Good event design (game, seminar or workshop) looks at all those pieces-parts somehow related to the issue at hand. For a complex problem, this could become a dizzying array of factors. Turning to the objective, we can exclude those factors beyond the scale and scope of the event. Of the ones remaining, we ask, “So what? Why is that particular factor, in light of the objective, important? How are the factors connected?” Factors that do not have significant implications for or weak linkages to the objective are further eliminated or notionalized. Finally we ask of the remaining factors, “Which factors do we want participants to discuss or make decisions about?” and “Which contribute to the participants' decisions, but are outside of what we want them to directly deal with?”
This approach weaves a web of interconnected elements which can be explicitly shown to be relevant to the issue and objective. Like dew drops clinging to a spider web, the outermost part of the web holds those notionalized or abstracted factors which often become "givens" or background information. In the next inward portion of the web cling those elements which will influence or be influenced by our participants’ actions; this is the realm of the white cell or moderator, injects, models and sims, assessment, "higher authority", etc. At the center of the web are the participants and all those elements at the core of the activity. These elements will have the highest level of detail, but be fewer in number than those factors in the rest of the web.
The web works for a variety of reasons; along with being able to show the connection to the objective, it keeps all the factors in a delicate balance. The factors of the greatest importance resident in the smallest central portion of web, while those of lesser importance are located out in the broader areas of the web’s periphery. Like the spider, our participants are able then to concentrate on the convergence of elements at the center of our investigation, vice crawling over the entire web wasting precious time jumping from factor to factor.

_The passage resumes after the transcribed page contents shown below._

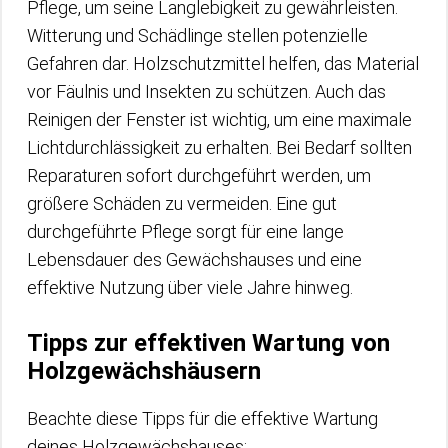
Pflege, um seine Langlebigkeit zu gewährleisten.
Witterung und Schädlinge stellen potenzielle
Gefahren dar. Holzschutzmittel helfen, das Material
vor Fäulnis und Insekten zu schützen. Auch das
Reinigen der Fenster ist wichtig, um eine maximale
Lichtdurchlässigkeit zu erhalten. Bei Bedarf sollten
Reparaturen sofort durchgeführt werden, um
größere Schäden zu vermeiden. Eine gut
durchgeführte Pflege sorgt für eine lange
Lebensdauer des Gewächshauses und eine
effektive Nutzung über viele Jahre hinweg.
Tipps zur effektiven Wartung von
Holzgewächshäusern
Beachte diese Tipps für die effektive Wartung
deines Holzgewächshauses:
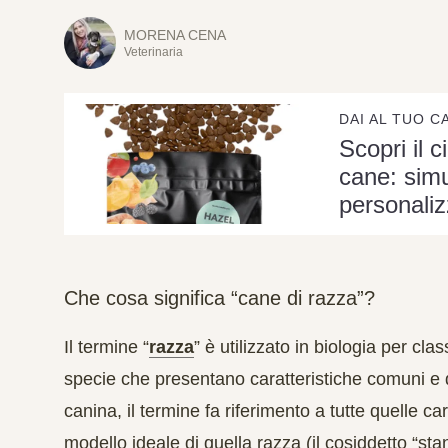
MORENA CENA
Veterinaria
DAI AL TUO C
Scopri il c
cane: simu
personaliz
Che cosa significa “cane di razza”?
Il termine “
razza
” è utilizzato in biologia per cl
specie che presentano
caratteristiche comuni e d
canina, il termine fa riferimento a tutte quelle c
modello ideale di quella razza (il cosiddetto “st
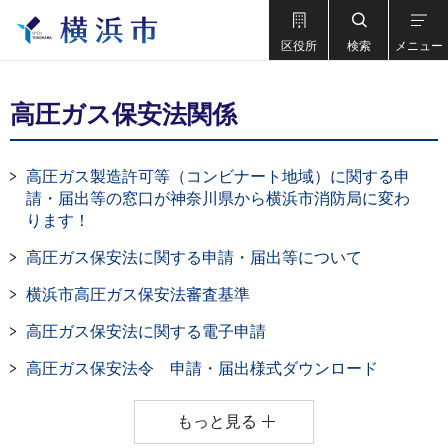
区役所
検索
メニュー
高圧ガス保安法関係
高圧ガス製造許可等（コンビナート地域）に関する申
請・届出等の窓口が神奈川県から横浜市消防局に変わ
ります！
高圧ガス保安法に関する申請・届出等について
横浜市高圧ガス保安法審査基準
高圧ガス保安法に関する電子申請
高圧ガス保安法令 申請・届出様式ダウンロード
もっと見る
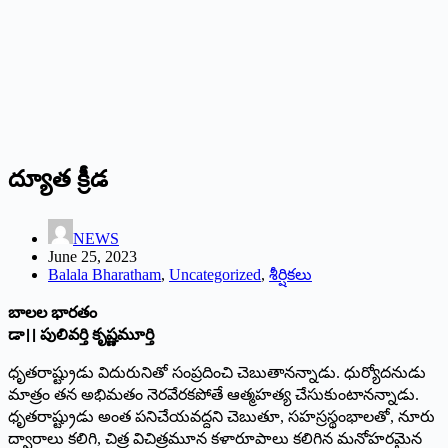
ద్యూత క్రీడ
NEWS
June 25, 2023
Balala Bharatham
,
Uncategorized
,
శీర్షికలు
బాలల భారతం
డా।। పులివర్తి కృష్ణమూర్తి
ధృతరాష్ట్రుడు విదురునితో సంప్రదించి చెబుతానన్నాడు. ధుర్యోదనుడు
మాత్రం తన అభిమతం నెరవేరకపోతే ఆత్మహత్య చేసుకుంటానన్నాడు.
ధృతరాష్ట్రుడు అంత పనిచేయవద్దని చెబుతూ, సహస్రస్థంభాలతో, నూరు
ద్వారాలు కలిగి, చిత్ర విచిత్రమూన కళారూపాలు కలిగిన మనోహరమైన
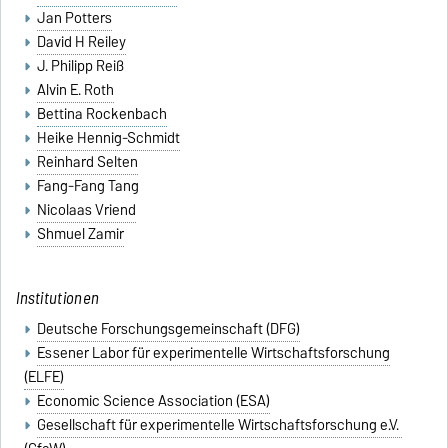
Jan Potters
David H Reiley
J. Philipp Reiß
Alvin E. Roth
Bettina Rockenbach
Heike Hennig-Schmidt
Reinhard Selten
Fang-Fang Tang
Nicolaas Vriend
Shmuel Zamir
Institutionen
Deutsche Forschungsgemeinschaft (DFG)
Essener Labor für experimentelle Wirtschaftsforschung
(ELFE)
Economic Science Association (ESA)
Gesellschaft für experimentelle Wirtschaftsforschung e.V.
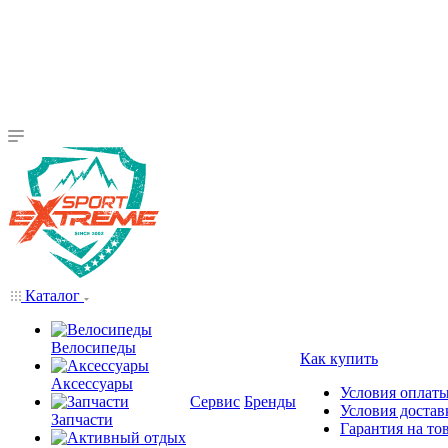
Каталог
Велосипеды
Как купить
Аксессуары
Условия оплат
Сервис
Бренды
Условия достав
Запчасти
Гарантия на то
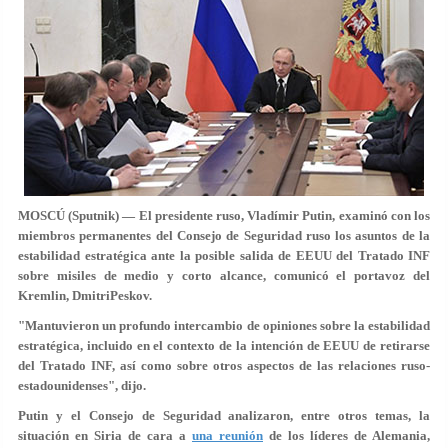
MOSCÚ (Sputnik) — El presidente ruso, Vladímir Putin, examinó con los
miembros permanentes del Consejo de Seguridad ruso los asuntos de la
estabilidad estratégica ante la posible salida de EEUU del Tratado INF
sobre misiles de medio y corto alcance, comunicó el portavoz del
Kremlin, DmitriPeskov.
"Mantuvieron un profundo intercambio de opiniones sobre la estabilidad
estratégica, incluido en el contexto de la intención de EEUU de retirarse
del Tratado INF, así como sobre otros aspectos de las relaciones ruso-
estadounidenses", dijo.
Putin y el Consejo de Seguridad analizaron, entre otros temas, la
situación en Siria de cara a
una reunión
de los líderes de Alemania,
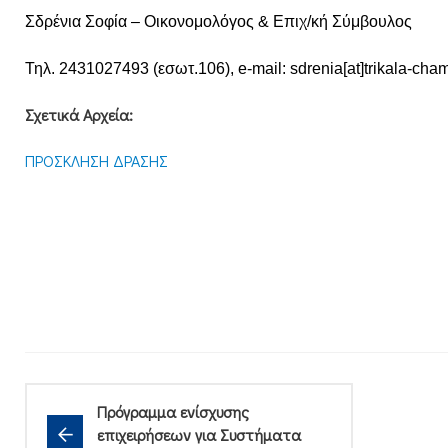
Σδρένια Σοφία – Οικονομολόγος & Επιχ/κή Σύμβουλος
Τηλ. 2431027493 (εσωτ.106), e-mail: sdrenia[at]trikala-cham
Σχετικά Αρχεία:
ΠΡΟΣΚΛΗΣΗ ΔΡΑΣΗΣ
Πρόγραμμα ενίσχυσης
επιχειρήσεων για Συστήματα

Once constructed, the web is stable. If new factors are to now be added to the web, they must be carefully analyzed to see if and where they connect. If sufficient connections cannot be found, the new factor should be allowed to fall away. Forcing any factor into the web without sufficient understanding of it role risks tangling the entire structure and leaving the chances of a successful game, seminar or workshop in tatters. The smart spider scurries away at this point!